Tachyum Tries for Hyperscale Servers

October 25, 2018

Author: David Kanter

Tachyum is developing a 64-core server processor in 7nm technology for hyperscale data centers, targeting tapeout late next year. The design implements a VLIW instruction set with custom vector and matrix-multiplication instructions as well as a custom fabric.

The Prodigy core is a four-bundle eight-wide design with a short 9-stage integer pipeline and 14-stage floating-point pipeline. It packs four integer units, two vector multiply-accumulate units that are 512 bits wide, a vector permute unit, and three load/store pipelines. It can sustain 192 bytes per clock from the 16KB L1 data cache, which is backed by a 512KB L2 cache.
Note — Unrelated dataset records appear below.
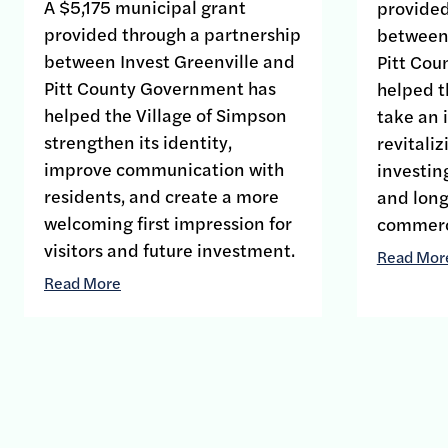
A $5,175 municipal grant
provided
provided through a partnership
between 
between Invest Greenville and
Pitt Co
Pitt County Government has
helped t
helped the Village of Simpson
take an 
strengthen its identity,
revitali
improve communication with
investin
residents, and create a more
and long-
welcoming first impression for
commerci
visitors and future investment.
Read Mor
Read More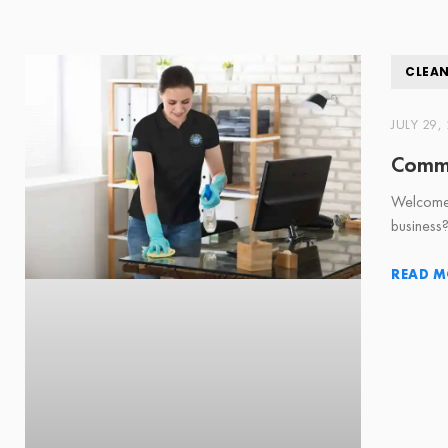
CLEA
JULY 29,
Comme
Welcome 
business
READ M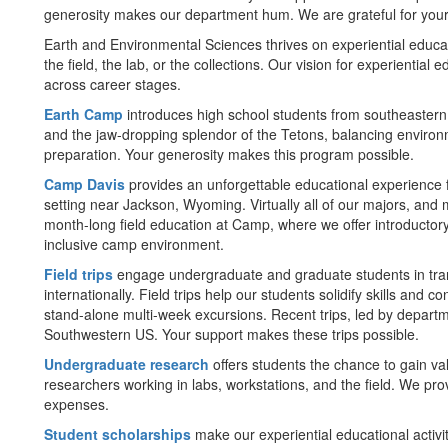
generosity makes our department hum. We are grateful for your
Earth and Environmental Sciences thrives on experiential educat
the field, the lab, or the collections. Our vision for experiential
across career stages.
Earth Camp
introduces high school students from southeastern
and the jaw-dropping splendor of the Tetons, balancing environ
preparation. Your generosity makes this program possible.
Camp Davis
provides an unforgettable educational experience f
setting near Jackson, Wyoming. Virtually all of our majors, and
month-long field education at Camp, where we offer introductor
inclusive camp environment.
Field trips
engage undergraduate and graduate students in tran
internationally. Field trips help our students solidify skills and
stand-alone multi-week excursions. Recent trips, led by departme
Southwestern US. Your support makes these trips possible.
Undergraduate research
offers students the chance to gain v
researchers working in labs, workstations, and the field. We pro
expenses.
Student scholarships
make our experiential educational activiti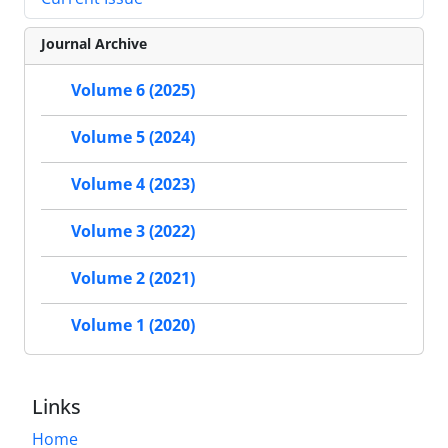
Journal Archive
Volume 6 (2025)
Volume 5 (2024)
Volume 4 (2023)
Volume 3 (2022)
Volume 2 (2021)
Volume 1 (2020)
Links
Home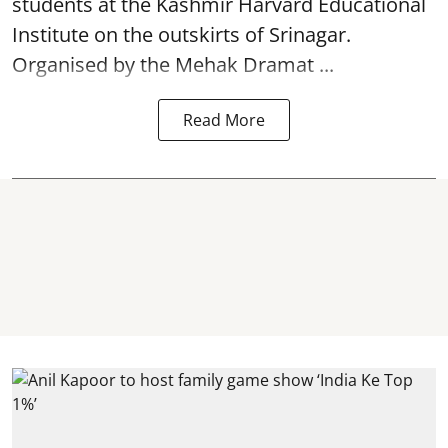
students at the Kashmir Harvard Educational
Institute on the outskirts of
Srinagar
.
Organised by the Mehak Dramat ...
Read More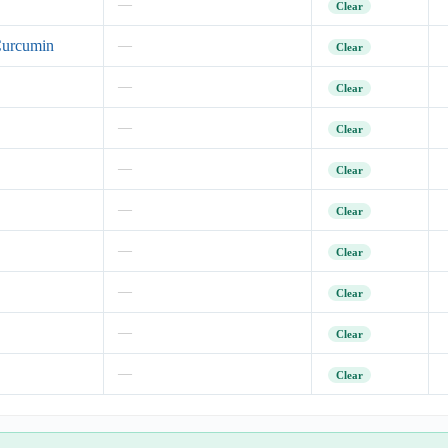
—
Clear
Curcumin
—
Clear
—
Clear
—
Clear
—
Clear
—
Clear
—
Clear
—
Clear
—
Clear
—
Clear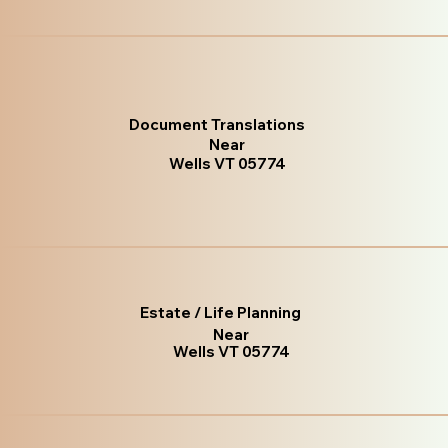
Document Translations
Near
Wells VT 05774
Estate / Life Planning
Near
Wells VT 05774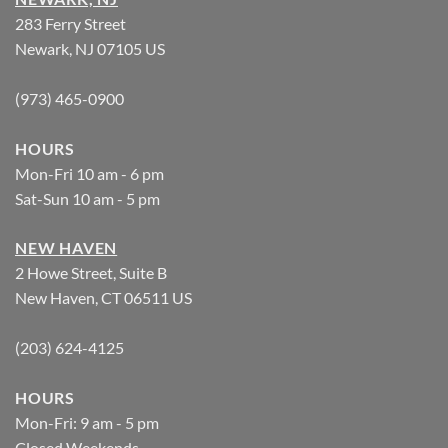
283 Ferry Street
Newark, NJ 07105 US
(973) 465-0900
HOURS
Mon-Fri 10 am - 6 pm
Sat-Sun 10 am - 5 pm
NEW HAVEN
2 Howe Street, Suite B
New Haven, CT 06511 US
(203) 624-4125
HOURS
Mon-Fri: 9 am - 5 pm
Closed Weekends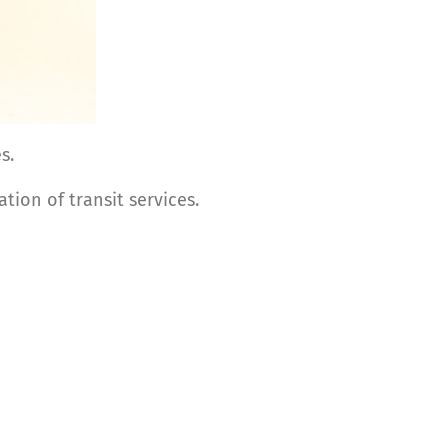
s.
tion of transit services.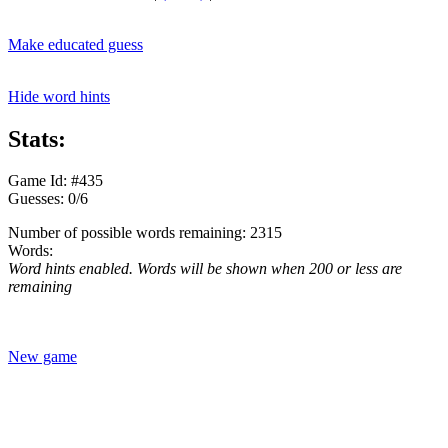
Make educated guess
Hide word hints
Stats:
Game Id: #435
Guesses: 0/6
Number of possible words remaining: 2315
Words:
Word hints enabled. Words will be shown when 200 or less are
remaining
New game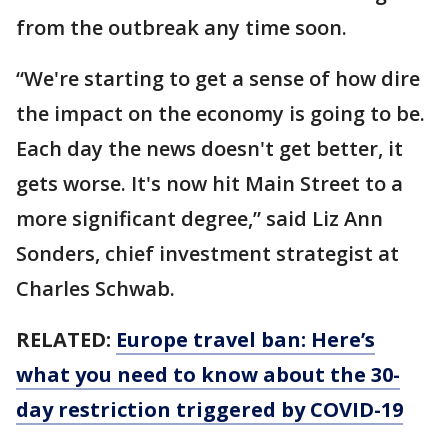
from the outbreak any time soon.
“We're starting to get a sense of how dire
the impact on the economy is going to be.
Each day the news doesn't get better, it
gets worse. It's now hit Main Street to a
more significant degree,” said Liz Ann
Sonders, chief investment strategist at
Charles Schwab.
RELATED:
Europe travel ban: Here’s
what you need to know about the 30-
day restriction triggered by COVID-19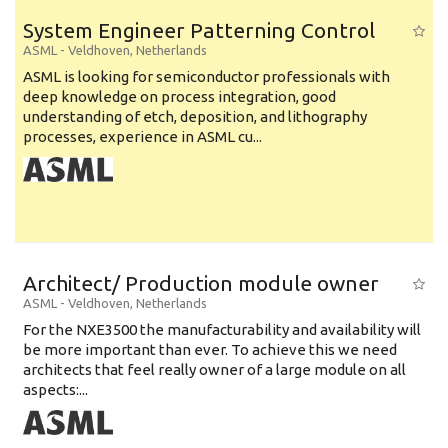
System Engineer Patterning Control
ASML
-
Veldhoven
,
Netherlands
ASML is looking for semiconductor professionals with
deep knowledge on process integration, good
understanding of etch, deposition, and lithography
processes, experience in ASML cu...
Architect/ Production module owner
ASML
-
Veldhoven
,
Netherlands
For the NXE3500 the manufacturability and availability will
be more important than ever. To achieve this we need
architects that feel really owner of a large module on all
aspects:...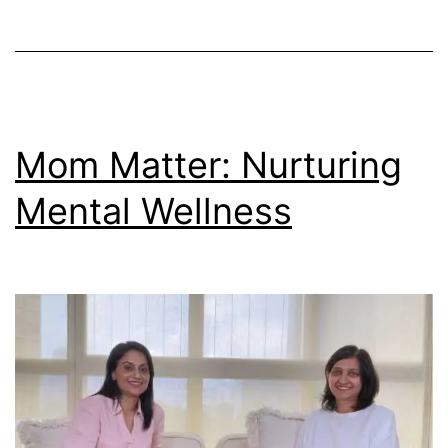
Mom Matter: Nurturing
Mental Wellness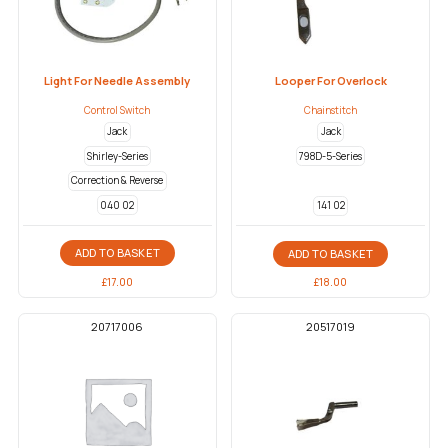
Light For Needle Assembly
Looper For Overlock
Control Switch
Chainstitch
Jack
Jack
Shirley-Series
798D-5-Series
Correction & Reverse
040 02
141 02
ADD TO BASKET
ADD TO BASKET
£
17.00
£
18.00
20717006
20517019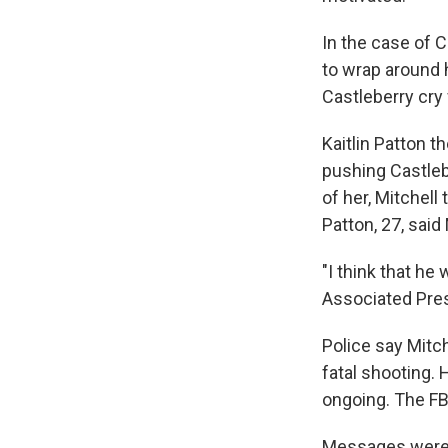
In the case of 
to wrap around 
Castleberry cry 
Kaitlin Patton t
pushing Castlebe
of her, Mitchell 
Patton, 27, said
"I think that he
Associated Pres
Police say Mitc
fatal shooting. 
ongoing. The FB
Messages were le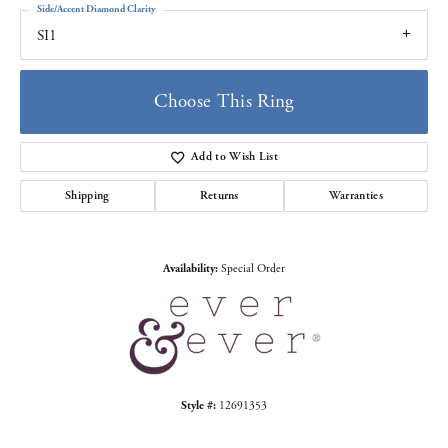
Side/Accent Diamond Clarity
SI1
Choose This Ring
Add to Wish List
Shipping
Returns
Warranties
Availability:
Special Order
Style #:
12691353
Using 8x8 and 4x4 matrix-multiplication instructions, the core can deliver 1,024 and 512 operations per clock, respectively, for machine learning and HPC.
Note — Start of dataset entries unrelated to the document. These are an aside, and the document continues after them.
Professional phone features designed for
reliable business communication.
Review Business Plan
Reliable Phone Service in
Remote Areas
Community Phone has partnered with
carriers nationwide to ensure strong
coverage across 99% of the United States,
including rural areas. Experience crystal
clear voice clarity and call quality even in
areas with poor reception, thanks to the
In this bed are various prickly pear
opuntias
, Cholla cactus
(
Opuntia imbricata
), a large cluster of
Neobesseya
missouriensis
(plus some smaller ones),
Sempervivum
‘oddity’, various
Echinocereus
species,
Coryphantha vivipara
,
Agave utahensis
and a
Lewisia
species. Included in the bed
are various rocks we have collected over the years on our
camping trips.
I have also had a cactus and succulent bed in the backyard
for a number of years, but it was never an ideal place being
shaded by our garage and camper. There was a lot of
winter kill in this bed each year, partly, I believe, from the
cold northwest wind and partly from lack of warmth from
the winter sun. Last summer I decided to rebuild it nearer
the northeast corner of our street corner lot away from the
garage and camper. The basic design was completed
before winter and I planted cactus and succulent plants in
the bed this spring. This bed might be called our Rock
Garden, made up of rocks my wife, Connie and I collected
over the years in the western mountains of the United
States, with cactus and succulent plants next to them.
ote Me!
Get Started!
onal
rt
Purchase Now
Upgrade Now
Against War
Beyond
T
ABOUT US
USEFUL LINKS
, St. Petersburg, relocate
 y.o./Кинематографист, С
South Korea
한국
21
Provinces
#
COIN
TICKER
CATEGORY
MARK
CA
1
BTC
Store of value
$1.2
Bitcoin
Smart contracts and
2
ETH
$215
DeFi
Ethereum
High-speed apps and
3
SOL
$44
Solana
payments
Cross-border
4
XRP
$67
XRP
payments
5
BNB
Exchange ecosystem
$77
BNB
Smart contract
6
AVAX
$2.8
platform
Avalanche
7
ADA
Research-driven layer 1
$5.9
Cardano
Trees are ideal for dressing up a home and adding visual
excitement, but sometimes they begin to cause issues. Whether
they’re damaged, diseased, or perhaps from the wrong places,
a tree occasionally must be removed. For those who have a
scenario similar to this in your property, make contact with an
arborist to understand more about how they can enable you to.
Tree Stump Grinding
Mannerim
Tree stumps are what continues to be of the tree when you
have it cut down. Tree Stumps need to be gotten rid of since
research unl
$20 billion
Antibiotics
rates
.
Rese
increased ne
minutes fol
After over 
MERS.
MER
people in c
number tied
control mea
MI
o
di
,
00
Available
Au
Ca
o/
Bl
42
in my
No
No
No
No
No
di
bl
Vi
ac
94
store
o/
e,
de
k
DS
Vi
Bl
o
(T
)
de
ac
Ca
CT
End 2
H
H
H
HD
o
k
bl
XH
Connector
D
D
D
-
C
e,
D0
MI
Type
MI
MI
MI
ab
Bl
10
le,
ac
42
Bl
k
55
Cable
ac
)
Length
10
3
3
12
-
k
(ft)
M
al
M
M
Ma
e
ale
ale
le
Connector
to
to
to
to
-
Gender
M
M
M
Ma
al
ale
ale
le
Although the pipeline is largely in order, the microarchitecture has some limited reordering capabilities around load misses; Tachyum claims they’ll provide some benefits of out-of-order execution. The startup claims Prodigy should be more efficient than out-of-order designs while delivering similar or better performance.
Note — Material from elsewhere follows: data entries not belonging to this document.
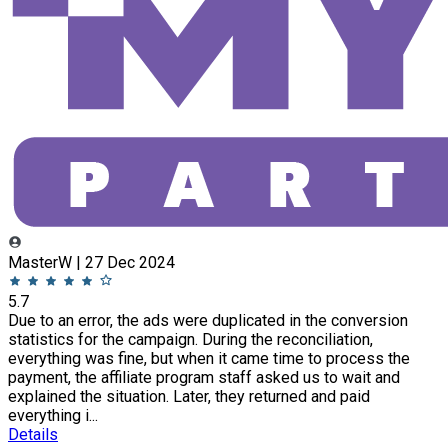
MasterW | 27 Dec 2024
5.7
Due to an error, the ads were duplicated in the conversion
statistics for the campaign. During the reconciliation,
everything was fine, but when it came time to process the
payment, the affiliate program staff asked us to wait and
explained the situation. Later, they returned and paid
everything i...
Details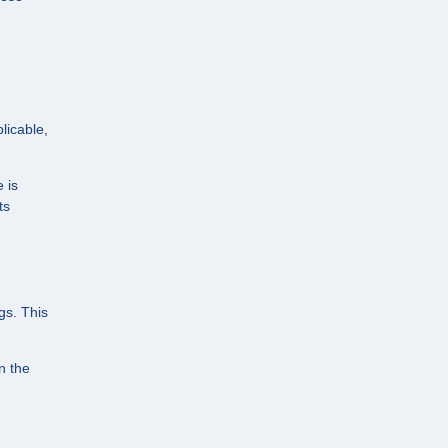
h
licable,
 is
ts
gs. This
n the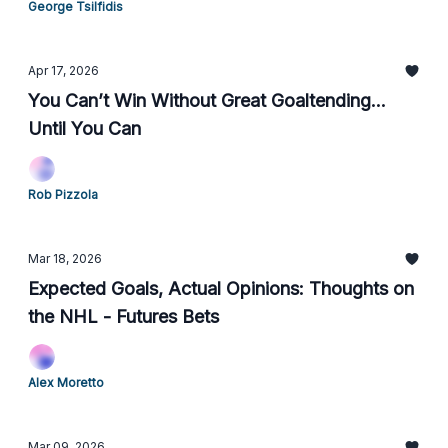
George Tsilfidis
Apr 17, 2026
You Can’t Win Without Great Goaltending...
Until You Can
Rob Pizzola
Mar 18, 2026
Expected Goals, Actual Opinions: Thoughts on
the NHL - Futures Bets
Alex Moretto
Mar 09, 2026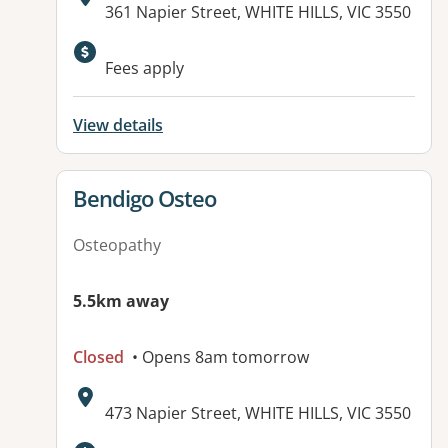
Address:
361 Napier Street, WHITE HILLS, VIC 3550
Available facilities:
Fees apply
View details
View details for
Bendigo Osteo
Osteopathy
5.5km away
Closed
• Opens 8am tomorrow
Address:
473 Napier Street, WHITE HILLS, VIC 3550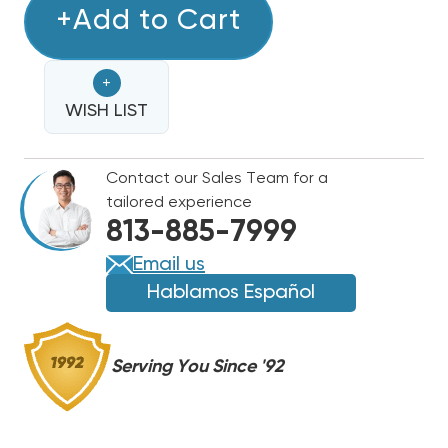
RDI
+Add to Cart
RDI
SYSTEMS
SYSTEMS
KOL-
KOL-
+
FLO
FLO
LOW
WISH LIST
LOW
PROFILE
PROFILE
R404A
R404A
Contact our Sales Team for a
COOLER
COOLER
tailored experience
UNIT
UNIT
813-885-7999
AIR
AIR
COOLED
COOLED
Email us
115V
115V
Hablamos Español
EVAPORATOR,
EVAPORATOR,
AM462601ECPR4
AM462601ECPR4
Serving You Since '92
The Tachyum server processor comprises a mesh fabric that connects 64 compute tiles, including a Prodigy core and 512KB of configurable L3 cache. The L3 operates as either a private victim cache for better locality or up to a 32MB slice of distributed shared L3 cache. For external memory, the processor has eight DDR4/5 channels. The 72 multimode-serdes lanes are typically configured as 64 PCIe 5.0 lanes and two 400G Ethernet links.

Tachyum claims the power-efficient Prodigy core and a simple mesh fabric will reach 4.0GHz in 7nm at 0.825V for a total chip power of 180W, even when the vector units are active. Given that the chip has yet to tape out and has specifications similar to those of other processors, these claims may prove optimistic.